For twenty years now, Peter Buggenhout has been presenting viewers with a challenging paradox: his pieces are elaborate artistic creations which at first glance seem like the product of chance and time. The sculptures from his series The Blind Leading The Blind look like wreckage, ruins, rubble: works springing from a rational design, but shattered and mutilated by some unknown event. In other cases, we feel like we are looking at organisms whose haphazard proliferation has been suddenly cut short. All the works in the series are partially or wholly covered in a layer of dust, as if they were happened upon after decades of abandonment: critics have called them “archeological finds of the future.”

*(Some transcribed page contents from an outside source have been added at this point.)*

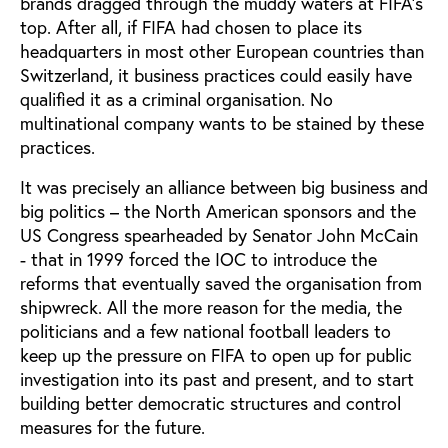
brands dragged through the muddy waters at FIFA’s
top. After all, if FIFA had chosen to place its
headquarters in most other European countries than
Switzerland, it business practices could easily have
qualified it as a criminal organisation. No
multinational company wants to be stained by these
practices.
It was precisely an alliance between big business and
big politics – the North American sponsors and the
US Congress spearheaded by Senator John McCain
- that in 1999 forced the IOC to introduce the
reforms that eventually saved the organisation from
shipwreck. All the more reason for the media, the
politicians and a few national football leaders to
keep up the pressure on FIFA to open up for public
investigation into its past and present, and to start
building better democratic structures and control
measures for the future.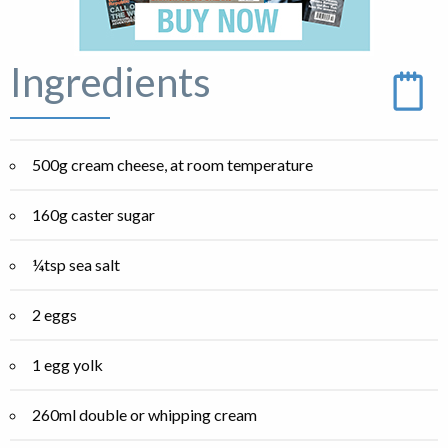
Ingredients
500g cream cheese, at room temperature
160g caster sugar
¼tsp sea salt
2 eggs
1 egg yolk
260ml double or whipping cream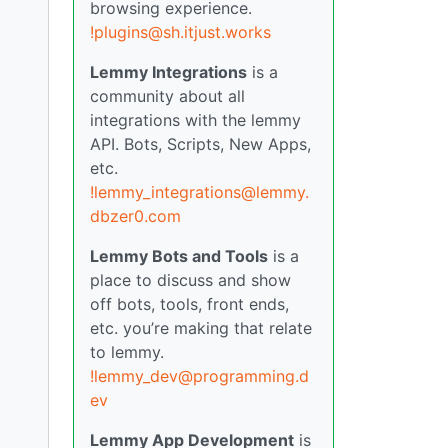
browsing experience.
!plugins@sh.itjust.works
Lemmy Integrations
is a
community about all
integrations with the lemmy
API. Bots, Scripts, New Apps,
etc.
!lemmy_integrations@lemmy.
dbzer0.com
Lemmy Bots and Tools
is a
place to discuss and show
off bots, tools, front ends,
etc. you’re making that relate
to lemmy.
!lemmy_dev@programming.d
ev
Lemmy App Development
is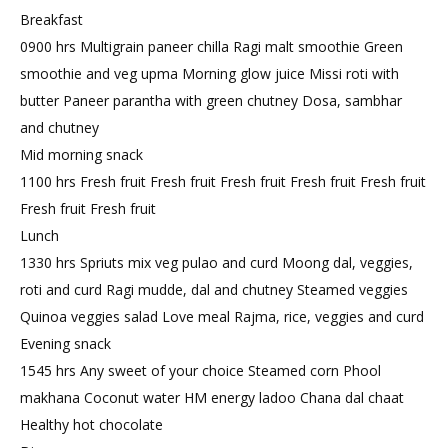
Breakfast
0900 hrs Multigrain paneer chilla Ragi malt smoothie Green
smoothie and veg upma Morning glow juice Missi roti with
butter Paneer parantha with green chutney Dosa, sambhar
and chutney
Mid morning snack
1100 hrs Fresh fruit Fresh fruit Fresh fruit Fresh fruit Fresh fruit
Fresh fruit Fresh fruit
Lunch
1330 hrs Spriuts mix veg pulao and curd Moong dal, veggies,
roti and curd Ragi mudde, dal and chutney Steamed veggies
Quinoa veggies salad Love meal Rajma, rice, veggies and curd
Evening snack
1545 hrs Any sweet of your choice Steamed corn Phool
makhana Coconut water HM energy ladoo Chana dal chaat
Healthy hot chocolate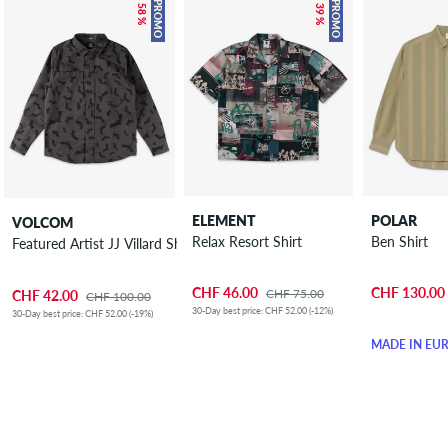
– 58 %
– 39 %
PROMO
PROMO
ELEMENT
POLAR
VOLCOM
Relax Resort Shirt
Ben Shirt
Featured Artist JJ Villard Shirt
CHF 46.00
CHF 130.00
CHF 75.00
CHF 42.00
CHF 100.00
30-Day best price: CHF 52.00 (-12%)
30-Day best price: CHF 52.00 (-19%)
MADE IN EU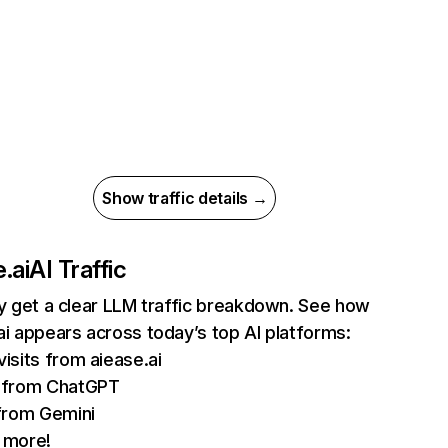
Show traffic details →
.ai
AI Traffic
ly get a clear LLM traffic breakdown. See how
ai appears across today’s top AI platforms:
isits from aiease.ai
 from ChatGPT
from Gemini
 more!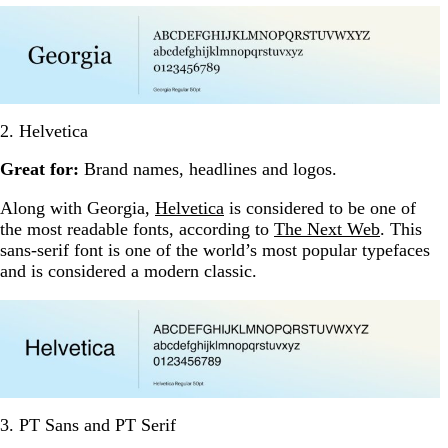
2. Helvetica
Great for:
Brand names, headlines and logos.
Along with Georgia,
Helvetica
is considered to be one of
the most readable fonts, according to
The Next Web
. This
sans-serif font is one of the world’s most popular typefaces
and is considered a modern classic.
3. PT Sans and PT Serif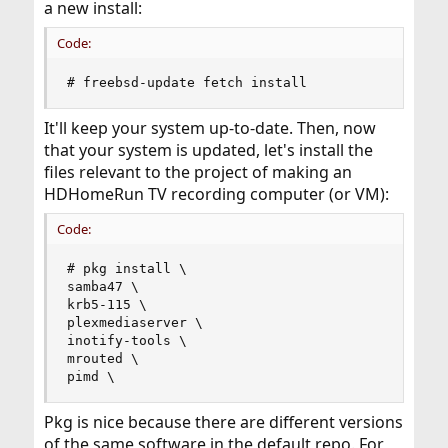
a new install:
Code:
# freebsd-update fetch install
It'll keep your system up-to-date. Then, now
that your system is updated, let's install the
files relevant to the project of making an
HDHomeRun TV recording computer (or VM):
Code:
# pkg install \

samba47 \

krb5-115 \

plexmediaserver \

inotify-tools \

mrouted \

pimd \
Pkg is nice because there are different versions
of the same software in the default repo. For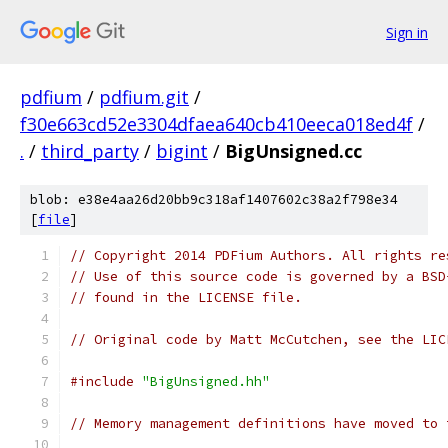
Sign in
pdfium
/
pdfium.git
/
f30e663cd52e3304dfaea640cb410eeca018ed4f
/
.
/
third_party
/
bigint
/
BigUnsigned.cc
blob: e38e4aa26d20bb9c318af1407602c38a2f798e34
[
file
]
// Copyright 2014 PDFium Authors. All rights re
// Use of this source code is governed by a BSD
// found in the LICENSE file.
// Original code by Matt McCutchen, see the LIC
#include
"BigUnsigned.hh"
// Memory management definitions have moved to 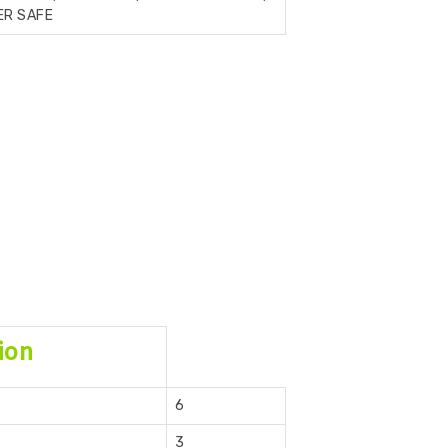
ER SAFE
ion
6
3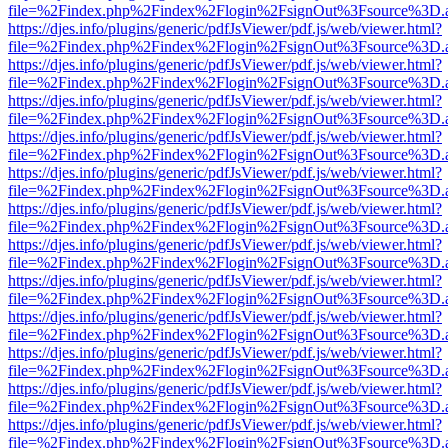
file=%2Findex.php%2Findex%2Flogin%2FsignOut%3Fsource%3D.ame
https://djes.info/plugins/generic/pdfJsViewer/pdf.js/web/viewer.html?
file=%2Findex.php%2Findex%2Flogin%2FsignOut%3Fsource%3D.ame
https://djes.info/plugins/generic/pdfJsViewer/pdf.js/web/viewer.html?
file=%2Findex.php%2Findex%2Flogin%2FsignOut%3Fsource%3D.ame
https://djes.info/plugins/generic/pdfJsViewer/pdf.js/web/viewer.html?
file=%2Findex.php%2Findex%2Flogin%2FsignOut%3Fsource%3D.ame
https://djes.info/plugins/generic/pdfJsViewer/pdf.js/web/viewer.html?
file=%2Findex.php%2Findex%2Flogin%2FsignOut%3Fsource%3D.ame
https://djes.info/plugins/generic/pdfJsViewer/pdf.js/web/viewer.html?
file=%2Findex.php%2Findex%2Flogin%2FsignOut%3Fsource%3D.ame
https://djes.info/plugins/generic/pdfJsViewer/pdf.js/web/viewer.html?
file=%2Findex.php%2Findex%2Flogin%2FsignOut%3Fsource%3D.ame
https://djes.info/plugins/generic/pdfJsViewer/pdf.js/web/viewer.html?
file=%2Findex.php%2Findex%2Flogin%2FsignOut%3Fsource%3D.ame
https://djes.info/plugins/generic/pdfJsViewer/pdf.js/web/viewer.html?
file=%2Findex.php%2Findex%2Flogin%2FsignOut%3Fsource%3D.ame
https://djes.info/plugins/generic/pdfJsViewer/pdf.js/web/viewer.html?
file=%2Findex.php%2Findex%2Flogin%2FsignOut%3Fsource%3D.ame
https://djes.info/plugins/generic/pdfJsViewer/pdf.js/web/viewer.html?
file=%2Findex.php%2Findex%2Flogin%2FsignOut%3Fsource%3D.ame
https://djes.info/plugins/generic/pdfJsViewer/pdf.js/web/viewer.html?
file=%2Findex.php%2Findex%2Flogin%2FsignOut%3Fsource%3D.ame
https://djes.info/plugins/generic/pdfJsViewer/pdf.js/web/viewer.html?
file=%2Findex.php%2Findex%2Flogin%2FsignOut%3Fsource%3D.ame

This use of dust as a sculptural material is one of the most fascinating aspects of Buggenhout’s oeuvre. Associated with the passage of time, with decay and dissolution, it suggests that the Belgian artist’s works could be seen as melancholy vanitas, still lifes meant to remind the viewer that everything is transient. The sculptor warns us, however, against interpreting his work in a purely negative sense, as a sort of monument to entropy: “The opposite may be true. I let the viewer to decide. Destruction leads ultimately to reconstruction, in the same way that dead leaves nurture trees. We are confronted with a constant back and forth. The situation is in flux,” he says.

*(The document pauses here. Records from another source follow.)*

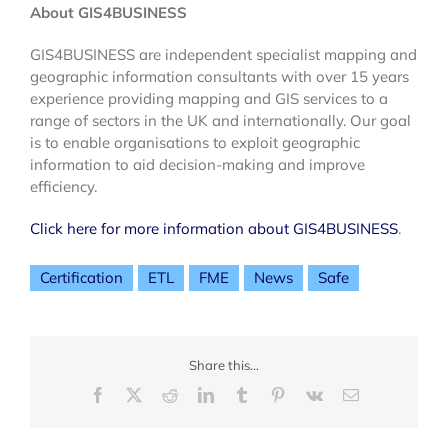
About GIS4BUSINESS
GIS4BUSINESS are independent specialist mapping and
geographic information consultants with over 15 years
experience providing mapping and GIS services to a
range of sectors in the UK and internationally. Our goal
is to enable organisations to exploit geographic
information to aid decision-making and improve
efficiency.
Click here for more information about GIS4BUSINESS
.
Certification
ETL
FME
News
Safe
Share this...
Facebook
X
Reddit
LinkedIn
Tumblr
Pinterest
Vk
Email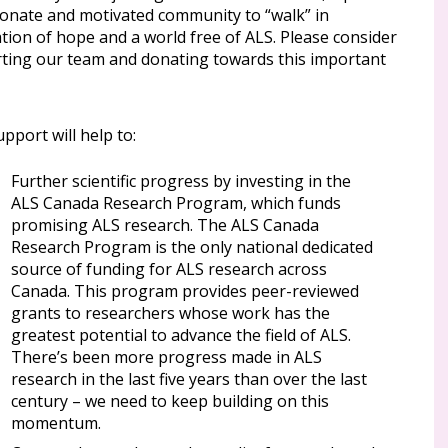
ionate and motivated community to “walk” in
tion of hope and a world free of ALS. Please consider
ting our team and donating towards this important
pport will help to:
Further scientific progress by investing in the
ALS Canada Research Program, which funds
promising ALS research. The ALS Canada
Research Program is the only national dedicated
source of funding for ALS research across
Canada. This program provides peer-reviewed
grants to researchers whose work has the
greatest potential to advance the field of ALS.
There’s been more progress made in ALS
research in the last five years than over the last
century – we need to keep building on this
momentum.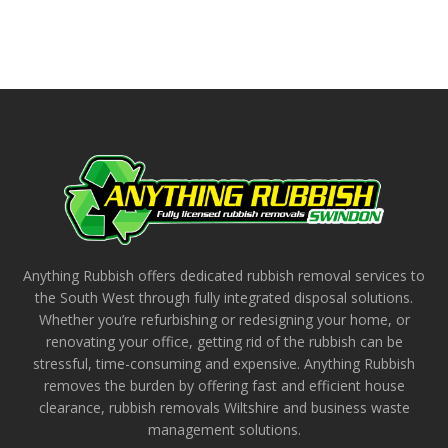
Anything Rubbish offers dedicated rubbish removal services to
the South West through fully integrated disposal solutions.
Whether you’re refurbishing or redesigning your home, or
renovating your office, getting rid of the rubbish can be
stressful, time-consuming and expensive. Anything Rubbish
removes the burden by offering fast and efficient house
clearance, rubbish removals Wiltshire and business waste
management solutions.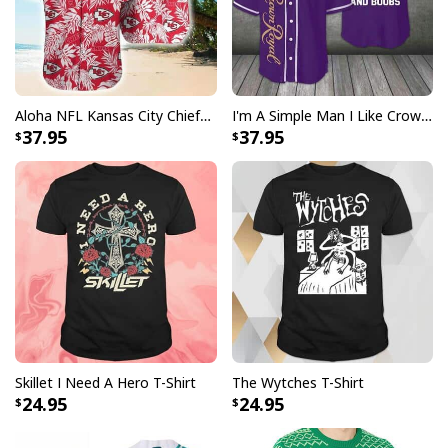
Aloha NFL Kansas City Chiefs Hawaiian Shirt Tropical Leaves
I'm A Simple Man I Like Crown Royal Baseball Jersey And Boobs Gift For Him
37.95
37.95
Skillet I Need A Hero T-Shirt
The Wytches T-Shirt
24.95
24.95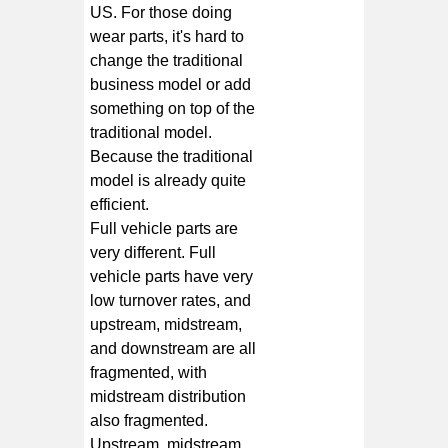
US. For those doing
wear parts, it's hard to
change the traditional
business model or add
something on top of the
traditional model.
Because the traditional
model is already quite
efficient.
Full vehicle parts are
very different. Full
vehicle parts have very
low turnover rates, and
upstream, midstream,
and downstream are all
fragmented, with
midstream distribution
also fragmented.
Upstream, midstream,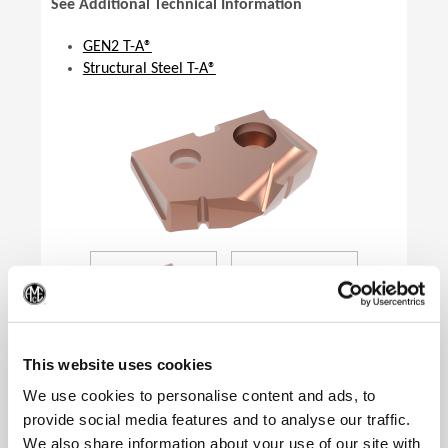
See Additional Technical Information
GEN2 T-A®
Structural Steel T-A®
(Op
This website uses cookies
We use cookies to personalise content and ads, to
provide social media features and to analyse our traffic.
We also share information about your use of our site with
Product Specifications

Buggenhout belongs to a long line of artists—not only in the visual realm; for instance, the sculptor lists the work of author Georges Perec among his influences—who have tried to depict the world in all its inexhaustible, chaotic complexity, putting aside the hierarchies of value and yardsticks of meaning that guide us in everyday life. Completely “abstract,” (in the artist’s description), his sculptures nevertheless stand as an analogy of reality itself, both in their form, which combines planning and chaos, growth and decay, and in their range of materials, which includes almost everything imaginable. (For the sculptures in his Gorgo series, Buggenhout even uses animal entrails, hair, and blood.)
The aesthetic and intellectual principle underlying the Belgian artist’s work is that any attempt to impose a rational order on reality will always be partial, limited, and doomed in the long run to failure. It is no coincidence that Buggenhout has titled his main series of works The Blind Leading The Blind. This is a reference to one of the sculptor’s favorite paintings, the homonymous work by Pieter Brueghel the Elder at the Museo di Capodimonte, but also to the passage from the Gospel of Matthew that this painting illustrates, a proverbial reference to the fallacy of human knowledge: “They be blind leaders of the blind. And if the blind lead the blind, both shall fall into the ditch.”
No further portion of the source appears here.